Anna Walker, the new chief executive of the Healthcare Commission (the new name for CHAI, previously CHI—Commission for Health Improvement) spoke for the first time at a BAMM conference. She is new to healthcare, having previously been a Director General at DEFRA and before that at the DTI), but already shows an impressive grasp of the major political, strategic and practical issues facing the Commission.
The Healthcare Commission has regulator responsibility for the whole healthcare spectrum: NHS, private healthcare and voluntary organizations, working within a framework of government standards. Like CHI, it will undertake annual provider reviews, themed reviews, and investigate problem or failing organizations.
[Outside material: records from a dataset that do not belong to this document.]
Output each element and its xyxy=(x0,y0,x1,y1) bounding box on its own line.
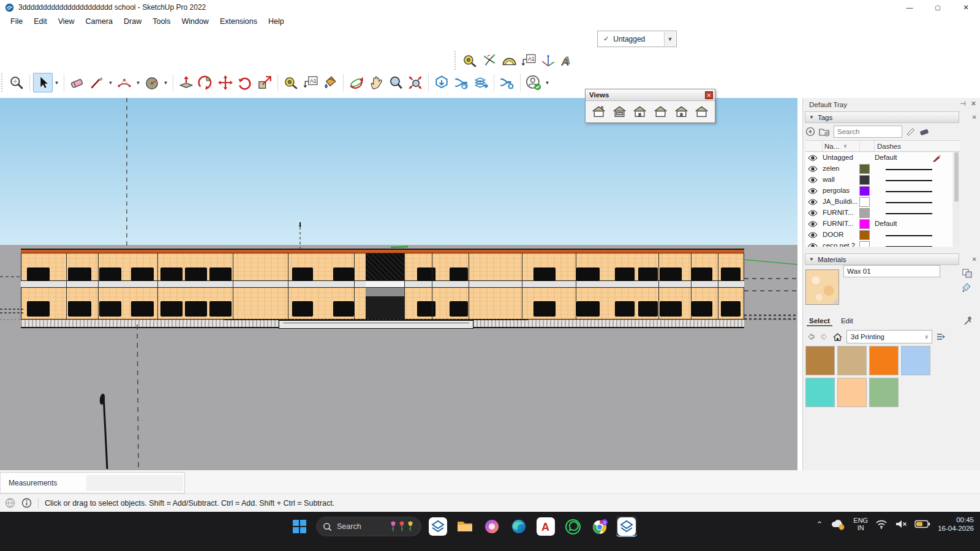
tag-dash-preview[interactable] xyxy=(886,213,932,214)
model-viewport[interactable] xyxy=(0,98,797,470)
menu-draw[interactable]: Draw xyxy=(118,16,147,27)
circle-tool-dropdown[interactable]: ▼ xyxy=(162,73,170,92)
tag-name[interactable]: FURNIT... xyxy=(823,209,853,216)
sample-paint-eyedropper-icon[interactable] xyxy=(963,315,973,326)
tag-color-swatch[interactable] xyxy=(859,186,870,196)
toolbar-drag-handle[interactable] xyxy=(1,73,4,92)
details-arrow-icon[interactable] xyxy=(936,332,946,341)
materials-section-header[interactable]: ▼ Materials xyxy=(805,253,959,265)
copilot-icon[interactable] xyxy=(481,516,502,537)
visible-eye-icon[interactable] xyxy=(808,231,818,239)
3d-text-tool-button[interactable]: AA xyxy=(558,51,578,70)
tag-dash-preview[interactable] xyxy=(886,235,932,236)
materials-tab-edit[interactable]: Edit xyxy=(839,317,856,326)
menu-extensions[interactable]: Extensions xyxy=(214,16,263,27)
materials-tab-select[interactable]: Select xyxy=(807,317,832,326)
material-preview-swatch[interactable] xyxy=(805,269,839,305)
extension-warehouse-button[interactable] xyxy=(497,73,517,92)
menu-window[interactable]: Window xyxy=(176,16,214,27)
material-swatch[interactable] xyxy=(869,378,899,407)
collapse-triangle-icon[interactable]: ▼ xyxy=(809,257,814,262)
visible-eye-icon[interactable] xyxy=(808,242,818,247)
visible-eye-icon[interactable] xyxy=(808,154,818,162)
protractor-tool-button[interactable] xyxy=(499,51,519,70)
tag-row[interactable]: JA_Buildi... xyxy=(805,197,952,208)
tag-row[interactable]: FURNIT... xyxy=(805,208,952,219)
arc-tool-dropdown[interactable]: ▼ xyxy=(134,73,142,92)
tags-section-header[interactable]: ▼ Tags xyxy=(805,111,959,123)
tag-color-swatch[interactable] xyxy=(859,230,870,240)
tag-row[interactable]: ceco net 2 xyxy=(805,241,952,247)
iso-view-icon[interactable] xyxy=(590,103,607,119)
taskbar-search[interactable]: Search xyxy=(316,517,421,536)
forward-arrow-icon[interactable] xyxy=(820,332,829,341)
material-swatch[interactable] xyxy=(837,378,867,407)
zoom-extents-button[interactable] xyxy=(405,73,425,92)
tag-dash-preview[interactable] xyxy=(886,169,932,170)
select-tool-button[interactable] xyxy=(33,73,53,92)
tag-name[interactable]: DOOR xyxy=(823,231,844,238)
tag-filter-dropdown[interactable]: ✓ Untagged ▼ xyxy=(597,31,677,47)
pan-tool-button[interactable] xyxy=(366,73,386,92)
sketchup-pinned-icon[interactable] xyxy=(428,516,448,537)
maximize-button[interactable]: ▢ xyxy=(924,0,952,15)
toolbar-drag-handle[interactable] xyxy=(454,51,458,70)
tag-color-swatch[interactable] xyxy=(859,175,870,185)
school-building-model[interactable] xyxy=(21,249,744,328)
tag-row[interactable]: wall xyxy=(805,174,952,186)
menu-tools[interactable]: Tools xyxy=(147,16,176,27)
tags-close-icon[interactable]: ✕ xyxy=(972,114,977,121)
clock[interactable]: 00:45 16-04-2026 xyxy=(938,515,974,533)
tag-dash-style[interactable]: Default xyxy=(875,154,897,161)
chrome-icon[interactable]: S xyxy=(589,516,610,537)
tag-color-swatch[interactable] xyxy=(859,208,870,218)
autocad-icon[interactable]: A xyxy=(535,516,556,537)
right-view-icon[interactable] xyxy=(652,103,669,119)
visible-eye-icon[interactable] xyxy=(808,209,818,217)
visible-eye-icon[interactable] xyxy=(808,176,818,184)
collapse-triangle-icon[interactable]: ▼ xyxy=(809,114,814,120)
visible-eye-icon[interactable] xyxy=(808,198,818,206)
push-pull-tool-button[interactable] xyxy=(176,73,196,92)
measurements-value-field[interactable] xyxy=(86,475,183,491)
tag-name[interactable]: zelen xyxy=(823,165,840,172)
top-view-icon[interactable] xyxy=(611,103,628,119)
tag-row[interactable]: DOOR xyxy=(805,230,952,241)
tag-dash-preview[interactable] xyxy=(886,202,932,203)
tape-measure-button[interactable] xyxy=(281,73,301,92)
tag-name[interactable]: wall xyxy=(823,176,835,183)
back-arrow-icon[interactable] xyxy=(807,332,816,341)
move-tool-button[interactable] xyxy=(216,73,235,92)
tag-dash-preview[interactable] xyxy=(886,191,932,192)
create-material-icon[interactable] xyxy=(961,282,972,293)
tags-scrollbar[interactable] xyxy=(954,152,959,247)
purge-tags-icon[interactable] xyxy=(919,127,930,137)
home-icon[interactable] xyxy=(832,332,843,342)
circle-tool-button[interactable] xyxy=(142,73,162,92)
battery-icon[interactable] xyxy=(914,520,930,528)
account-dropdown[interactable]: ▼ xyxy=(543,73,551,92)
zoom-window-tool-button[interactable] xyxy=(7,73,26,92)
tag-row[interactable]: zelen xyxy=(805,163,952,174)
text-annotation-button[interactable]: A1 xyxy=(301,73,320,92)
menu-file[interactable]: File xyxy=(5,16,28,27)
back-view-icon[interactable] xyxy=(673,103,690,119)
whatsapp-icon[interactable] xyxy=(562,516,583,537)
column-dashes[interactable]: Dashes xyxy=(877,143,901,150)
add-tag-folder-icon[interactable] xyxy=(819,127,830,137)
tag-dash-preview[interactable] xyxy=(886,246,932,247)
sort-chevron-icon[interactable]: ∨ xyxy=(843,143,847,149)
follow-me-tool-button[interactable] xyxy=(196,73,216,92)
chevron-down-icon[interactable]: ▼ xyxy=(664,32,676,46)
line-tool-button[interactable] xyxy=(87,73,107,92)
menu-view[interactable]: View xyxy=(53,16,80,27)
close-button[interactable]: ✕ xyxy=(952,0,980,15)
tag-color-swatch[interactable] xyxy=(859,241,870,247)
share-model-button[interactable] xyxy=(451,73,471,92)
views-panel-title[interactable]: Views xyxy=(586,89,715,101)
tag-row[interactable]: pergolas xyxy=(805,186,952,197)
material-swatch[interactable] xyxy=(901,346,930,375)
tags-scrollbar-thumb[interactable] xyxy=(954,152,959,201)
tag-name[interactable]: JA_Buildi... xyxy=(823,198,858,205)
volume-muted-icon[interactable] xyxy=(895,519,907,529)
In addition, it will likely take on the second stage of the NHS complaints process. It aims to do this with substantially fewer people and resources than sister organizations such as OFSTED. It will therefore not be relying on armies of paid inspectors (though may continue to second people from within the NHS, as did CHI) and will rely on organizations submitting a detailed self-assessment which will be rigorously analyzed and screened for deviations. Detailed inspection visits will probably be confined to poor performers, and high flyers. Cross-boundary issues are likely to be an early priority.
Asked if the Commission would tackle the government if its surveys or inspections found problems arising from central policy, Anna Walker made it clear that the Commission will be feeding back regularly to the Department of Health and would be prepared to ‘say the unsayable’ if it came across such problems. The Commission will also take into account improvement (relative performance) as well as absolute performance in its assessments, and recognizes that locality commissioning poses particular problems for hospital Trusts that have to work with multiple Primary Care Trusts.